Among these entries, count the lines containing the word "dich" and answer with only the number.
---------------
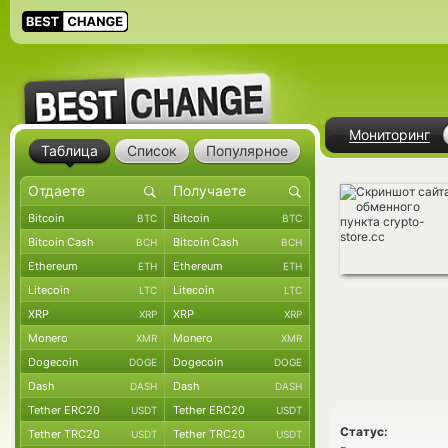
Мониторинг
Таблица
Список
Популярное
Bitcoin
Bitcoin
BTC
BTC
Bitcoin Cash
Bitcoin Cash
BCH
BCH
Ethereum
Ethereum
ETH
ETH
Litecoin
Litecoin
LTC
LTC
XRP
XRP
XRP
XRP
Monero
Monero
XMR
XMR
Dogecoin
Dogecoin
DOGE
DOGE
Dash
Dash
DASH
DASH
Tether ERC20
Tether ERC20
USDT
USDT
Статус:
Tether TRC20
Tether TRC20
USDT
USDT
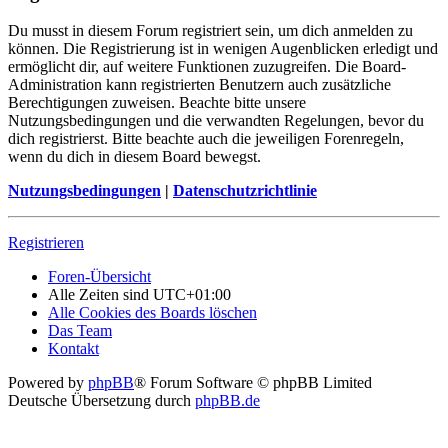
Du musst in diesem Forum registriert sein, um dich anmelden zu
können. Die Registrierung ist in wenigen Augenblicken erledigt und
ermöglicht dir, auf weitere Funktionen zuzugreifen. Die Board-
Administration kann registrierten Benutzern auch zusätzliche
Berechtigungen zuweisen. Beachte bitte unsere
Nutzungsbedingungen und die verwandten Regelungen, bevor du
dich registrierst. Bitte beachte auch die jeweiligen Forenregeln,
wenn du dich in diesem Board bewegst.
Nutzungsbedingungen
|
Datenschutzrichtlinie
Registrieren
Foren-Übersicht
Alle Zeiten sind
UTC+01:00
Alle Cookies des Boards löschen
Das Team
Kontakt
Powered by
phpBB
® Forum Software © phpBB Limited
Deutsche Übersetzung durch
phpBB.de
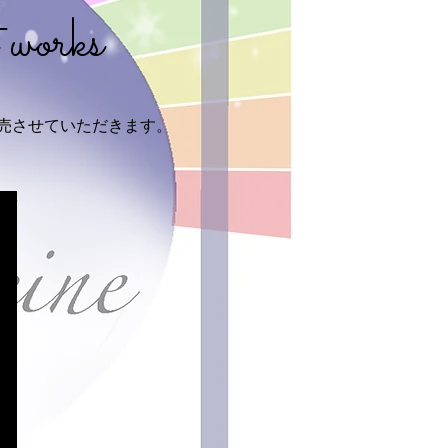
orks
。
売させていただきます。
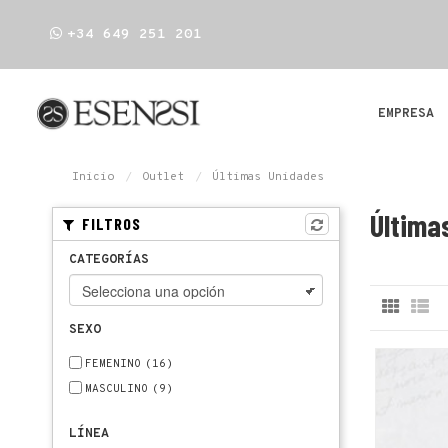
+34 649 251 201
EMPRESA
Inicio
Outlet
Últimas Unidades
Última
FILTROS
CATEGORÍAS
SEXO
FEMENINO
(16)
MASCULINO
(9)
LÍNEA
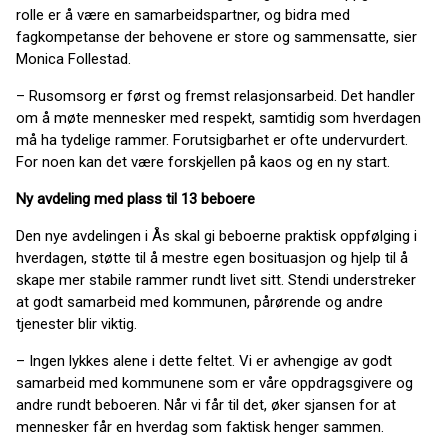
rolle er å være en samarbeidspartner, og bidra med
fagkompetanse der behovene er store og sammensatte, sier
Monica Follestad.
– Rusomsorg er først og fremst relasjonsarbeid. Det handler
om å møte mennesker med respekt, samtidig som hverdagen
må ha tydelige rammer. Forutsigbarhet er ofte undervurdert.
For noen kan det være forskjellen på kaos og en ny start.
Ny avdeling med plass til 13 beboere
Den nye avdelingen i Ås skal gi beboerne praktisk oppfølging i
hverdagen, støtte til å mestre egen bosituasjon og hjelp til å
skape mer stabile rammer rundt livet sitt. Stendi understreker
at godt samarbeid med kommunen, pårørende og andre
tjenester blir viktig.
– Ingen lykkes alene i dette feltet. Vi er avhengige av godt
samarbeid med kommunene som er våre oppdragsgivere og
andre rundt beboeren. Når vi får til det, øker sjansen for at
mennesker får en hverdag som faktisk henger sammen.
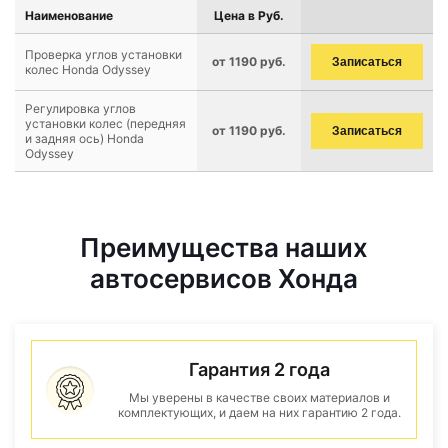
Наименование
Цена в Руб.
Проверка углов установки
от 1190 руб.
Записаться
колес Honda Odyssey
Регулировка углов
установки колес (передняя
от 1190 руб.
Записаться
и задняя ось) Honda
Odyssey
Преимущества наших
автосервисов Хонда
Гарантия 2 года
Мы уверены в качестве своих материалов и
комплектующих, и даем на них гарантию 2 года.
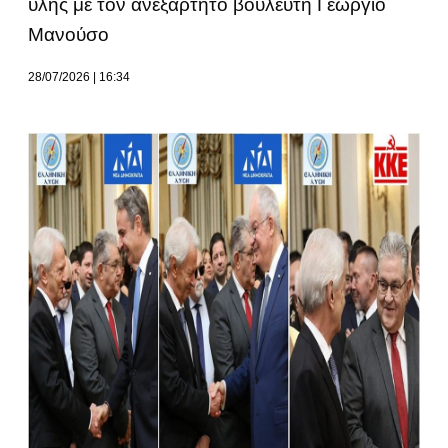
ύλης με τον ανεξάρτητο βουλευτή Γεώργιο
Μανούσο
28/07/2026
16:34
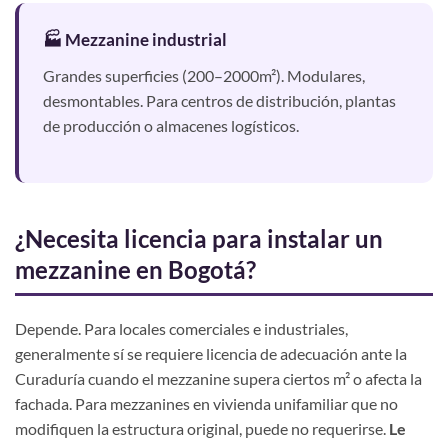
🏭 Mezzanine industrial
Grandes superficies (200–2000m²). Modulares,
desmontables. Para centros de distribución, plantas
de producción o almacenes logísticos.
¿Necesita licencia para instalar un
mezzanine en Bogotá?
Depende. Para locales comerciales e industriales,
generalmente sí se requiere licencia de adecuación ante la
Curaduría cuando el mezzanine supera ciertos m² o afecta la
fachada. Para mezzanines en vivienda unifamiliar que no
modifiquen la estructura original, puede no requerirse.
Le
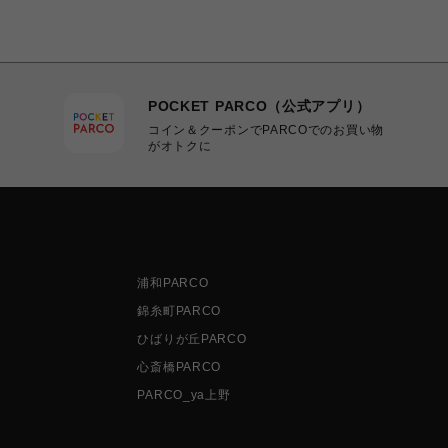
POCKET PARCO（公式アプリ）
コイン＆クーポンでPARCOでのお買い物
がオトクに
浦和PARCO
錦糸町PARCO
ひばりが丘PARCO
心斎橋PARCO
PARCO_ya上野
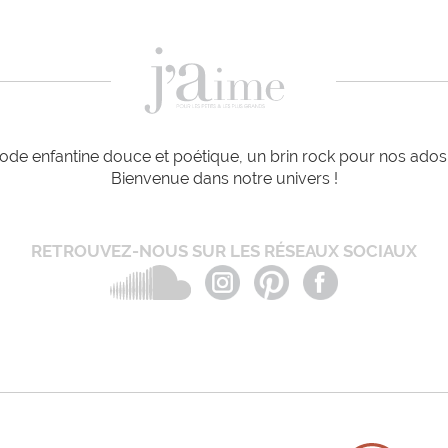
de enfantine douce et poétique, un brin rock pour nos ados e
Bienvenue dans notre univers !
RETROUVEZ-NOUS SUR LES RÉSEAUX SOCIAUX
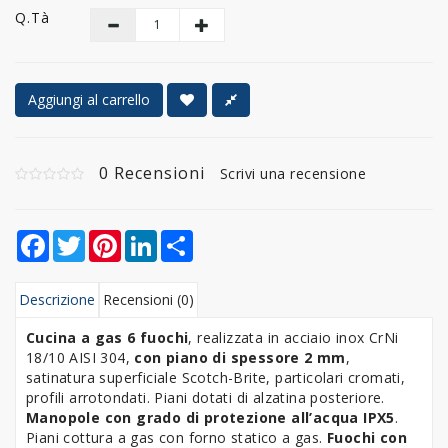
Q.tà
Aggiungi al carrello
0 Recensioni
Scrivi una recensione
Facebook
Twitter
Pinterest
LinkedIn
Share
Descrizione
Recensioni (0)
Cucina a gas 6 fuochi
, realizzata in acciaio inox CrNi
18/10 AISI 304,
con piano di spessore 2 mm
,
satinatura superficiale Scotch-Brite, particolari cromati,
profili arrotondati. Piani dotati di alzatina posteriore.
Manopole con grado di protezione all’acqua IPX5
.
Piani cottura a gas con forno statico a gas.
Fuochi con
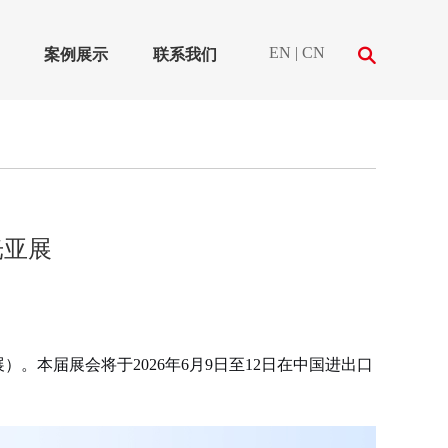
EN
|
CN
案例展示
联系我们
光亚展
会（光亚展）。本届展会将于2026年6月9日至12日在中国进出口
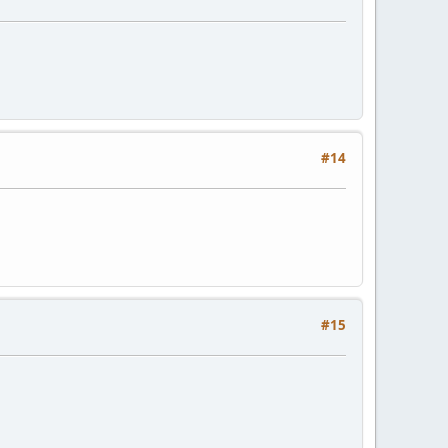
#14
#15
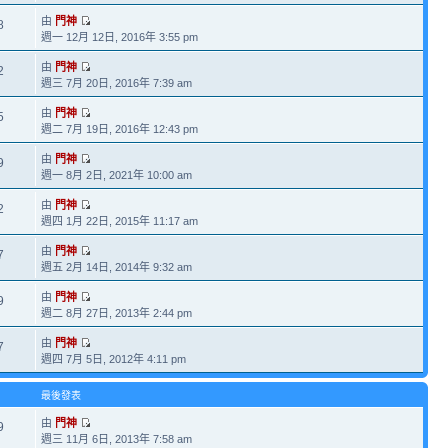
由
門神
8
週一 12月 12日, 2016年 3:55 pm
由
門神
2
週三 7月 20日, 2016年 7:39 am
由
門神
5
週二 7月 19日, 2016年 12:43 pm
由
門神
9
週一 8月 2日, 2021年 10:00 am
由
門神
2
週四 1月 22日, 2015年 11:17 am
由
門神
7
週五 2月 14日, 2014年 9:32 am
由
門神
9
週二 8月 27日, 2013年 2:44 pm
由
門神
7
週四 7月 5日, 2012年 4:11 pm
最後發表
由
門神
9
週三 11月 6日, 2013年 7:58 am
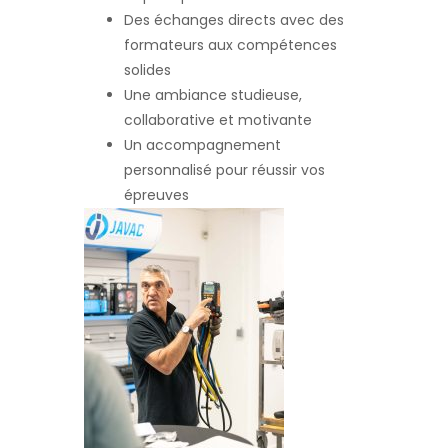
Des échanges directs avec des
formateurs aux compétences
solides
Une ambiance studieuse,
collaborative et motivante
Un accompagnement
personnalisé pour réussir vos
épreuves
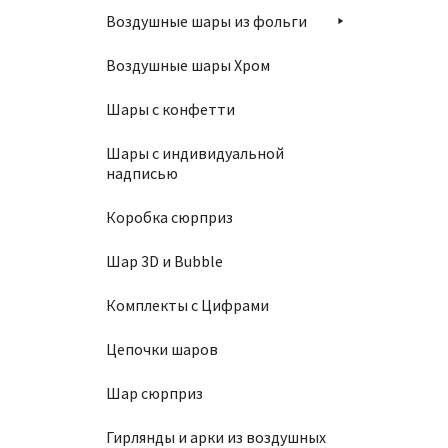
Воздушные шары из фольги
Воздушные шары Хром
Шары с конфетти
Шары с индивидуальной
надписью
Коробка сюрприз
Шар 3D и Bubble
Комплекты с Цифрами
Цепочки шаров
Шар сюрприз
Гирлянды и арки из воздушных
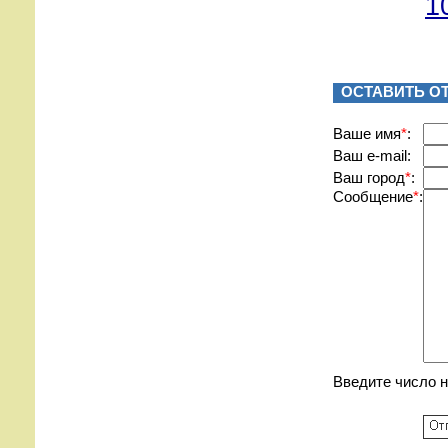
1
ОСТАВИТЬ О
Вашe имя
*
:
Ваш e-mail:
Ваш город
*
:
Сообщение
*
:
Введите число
---------------
**Response**
3